It had come a long way and both of us knew it. Terrell, ordinarily no scholar, went to the library and boned up. The stone might have come from volcanoes out west, the Sierra Nevada or Medicine Lake. Points and blades like the one we had found were traded by Indians all over the continent. But Terrell liked to think ours came from South America. Had maybe been used, on top of some Aztec ziggurat, to carve out a living, beating human heart.

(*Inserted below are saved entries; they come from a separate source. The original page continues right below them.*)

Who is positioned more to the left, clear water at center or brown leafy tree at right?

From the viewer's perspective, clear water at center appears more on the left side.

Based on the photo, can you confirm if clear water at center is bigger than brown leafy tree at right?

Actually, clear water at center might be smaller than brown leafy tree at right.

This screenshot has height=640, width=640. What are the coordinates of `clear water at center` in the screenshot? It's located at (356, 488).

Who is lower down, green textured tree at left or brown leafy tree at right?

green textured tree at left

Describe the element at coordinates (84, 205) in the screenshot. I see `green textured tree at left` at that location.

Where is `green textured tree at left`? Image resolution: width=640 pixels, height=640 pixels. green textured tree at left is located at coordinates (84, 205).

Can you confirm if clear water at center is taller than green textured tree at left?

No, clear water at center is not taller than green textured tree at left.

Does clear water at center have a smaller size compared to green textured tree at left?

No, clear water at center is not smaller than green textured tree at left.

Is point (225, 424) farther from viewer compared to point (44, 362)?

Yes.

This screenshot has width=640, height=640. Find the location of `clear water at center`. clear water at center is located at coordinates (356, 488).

Terrell carved a handle from a stub of deer antler he’d squirreled up in the loft above the garage since he’d found it in the woods a year or so before. At the library he looked up diagrams that showed how the Indians had set about it. He was a long time filing a tight notch in the yellowed bone, and binding blade to shaft with strings of fresh, wet hog gut. I watched him, studied him while he worked. A rare thing to see him so absorbed. He had the same precisely focused attention as when he pulled the wings off flies. That rapt and ravenous concentration he always gave to hurting me. I bit my lips and held the stone blade while he did it. Sometimes there’d be a hairline cut across my palm when we were done. It helped me take the pain, and to withstand the pleasure that was braided with the pain.

Blade and bone were perfectly balanced. The warty curve of antler seemed to fit my hand exactly, the butt of my palm resting snug against the spreading base where it had once sprung from the skull of the buck. Terrell, possessive of most of his things, shared this weapon equally with me. The blade was a glossy smooth black, like glass, and if we turned it at a certain angle to the light, we saw flecks of gold drifting deep down inside it, like warm stars in a faraway galaxy.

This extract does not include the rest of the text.